The usual riposte to parents raising the issue of how they’re supposed to work when their children are off school – and we heard an awful lot of it during the Covid pandemic – is that schools are not babysitting facilities. Or, a personal favourite: if you can’t mind your own children, don’t have them. For the sake of clarity, nobody mistakes schools for babysitting services; they are educational facilities and much more besides. Teachers play a vital role in children’s social and emotional development, sparking latent talents and interests, flagging when something may be wrong at home or when additional support is needed, offering kindness and food and emergency cash for the bake sale when parents – okay, this parent – once again drop the ball. But since adults aren’t generally encouraged to accompany their children to school, the expectation that you can go to work while they are otherwise occupied getting an education ought not to be so controversial.
The phoney war of words between parents and teachers (just one of the reasons that it is contrived is that many teachers are parents too) serves no one except politicians and maybe Elon Musk, keeping us all busily embroiled in pointless circular debates on X, instead of organising ourselves to make demands such as better pay for teachers and childcare workers. And affordable, State-funded, wraparound care that covers the entire working day throughout the primary school years.
Childcare costs have become more manageable under this Government – the Government says they will be down 50 per cent; anecdotally it’s more like 35 to 40 per cent. But that’s coming from a very high starting point and doesn’t apply at all if you’re using the only form of childcare really available to primary schoolchildren, which is a private childminder or unpaid family member.

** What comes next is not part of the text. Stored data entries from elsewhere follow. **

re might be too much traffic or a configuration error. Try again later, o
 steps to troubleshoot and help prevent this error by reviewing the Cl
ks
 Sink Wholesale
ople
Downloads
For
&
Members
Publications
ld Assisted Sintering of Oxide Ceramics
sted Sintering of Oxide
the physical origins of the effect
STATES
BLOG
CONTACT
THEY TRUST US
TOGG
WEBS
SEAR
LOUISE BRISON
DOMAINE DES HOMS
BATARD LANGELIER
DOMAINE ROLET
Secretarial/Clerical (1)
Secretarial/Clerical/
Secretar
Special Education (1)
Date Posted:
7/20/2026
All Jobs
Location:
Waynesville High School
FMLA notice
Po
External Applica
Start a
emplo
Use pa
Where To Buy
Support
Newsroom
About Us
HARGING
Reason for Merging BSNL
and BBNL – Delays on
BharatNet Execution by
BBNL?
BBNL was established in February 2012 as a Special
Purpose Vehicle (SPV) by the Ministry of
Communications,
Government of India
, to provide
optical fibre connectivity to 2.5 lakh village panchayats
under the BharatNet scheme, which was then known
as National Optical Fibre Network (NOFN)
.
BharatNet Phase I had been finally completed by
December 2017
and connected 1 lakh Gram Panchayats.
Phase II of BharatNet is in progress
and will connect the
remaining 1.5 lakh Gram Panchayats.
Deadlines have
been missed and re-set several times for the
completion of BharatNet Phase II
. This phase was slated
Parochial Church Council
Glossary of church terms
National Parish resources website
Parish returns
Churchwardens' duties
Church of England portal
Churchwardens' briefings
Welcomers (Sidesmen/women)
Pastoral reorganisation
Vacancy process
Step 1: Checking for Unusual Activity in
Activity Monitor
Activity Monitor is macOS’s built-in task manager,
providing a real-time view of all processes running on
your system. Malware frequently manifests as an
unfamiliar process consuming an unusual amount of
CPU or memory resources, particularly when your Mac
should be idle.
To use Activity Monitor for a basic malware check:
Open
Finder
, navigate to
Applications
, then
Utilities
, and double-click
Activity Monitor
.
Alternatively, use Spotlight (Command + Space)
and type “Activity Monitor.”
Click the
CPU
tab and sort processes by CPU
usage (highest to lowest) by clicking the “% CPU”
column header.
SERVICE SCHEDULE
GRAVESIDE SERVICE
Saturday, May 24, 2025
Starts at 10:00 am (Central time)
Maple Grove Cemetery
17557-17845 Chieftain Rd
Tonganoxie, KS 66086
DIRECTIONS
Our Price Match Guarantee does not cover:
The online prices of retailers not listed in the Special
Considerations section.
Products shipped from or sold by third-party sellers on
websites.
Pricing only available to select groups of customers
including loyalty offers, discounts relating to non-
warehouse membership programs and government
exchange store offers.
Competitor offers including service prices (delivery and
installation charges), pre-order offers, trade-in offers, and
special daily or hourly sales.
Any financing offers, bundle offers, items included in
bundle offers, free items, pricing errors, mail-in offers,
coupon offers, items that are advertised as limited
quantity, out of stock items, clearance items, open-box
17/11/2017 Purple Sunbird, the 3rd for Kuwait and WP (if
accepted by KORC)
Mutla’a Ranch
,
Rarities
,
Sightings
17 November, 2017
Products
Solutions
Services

Ultimately, the promise of cheaper childcare means little when you can’t get a place for your baby. There is a chronic shortage of preschool spots for the youngest children. After-school care is, at best, ad hoc; at worst, non-existent. And most summer camps are so expensive you feel you child should be emerging with an MBA and not just a free backpack.
The notion that primary schools will shut for the day to accommodate voting is so deeply embedded in Irish society that it is rarely even questioned any more. The obvious solution – hold the vote on Saturday or Sunday – is not up for discussion, because politicians don’t like it. They tried it for the low-stakes children’s referendum and turnout was disappointing, so that’s it, vanquished forever, gone the way of electronic voting machines and throuples as matters of urgent public debate. Never mind the fact that 25 out of the 27 other countries voting in the European elections managed to hold the ballot over the weekend, and their democracies appear intact. Don’t bother suggesting that they could use something other than schools – community halls or even, why not, churches. They’ll tell you that’s a matter for the returning officer.
Above all, don’t expect a robust debate on this issue, since politicians love to talk about creating affordable and accessible childcare models, but appear to spend as much time thinking about how families actually organise their lives as they do about what happens inside the Large Hadron Collider.